What the exercise asks:
Repeat the data in full. Drop every picture.

**** Data segment ****

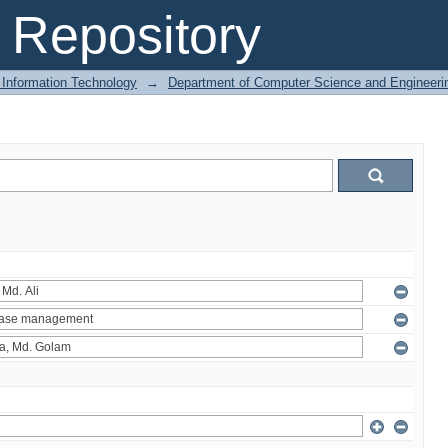
Repository
 Information Technology
→
Department of Computer Science and Engineeri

****

Response box:
Repository
 Information Technology
→
Department of Computer Science and Engineeri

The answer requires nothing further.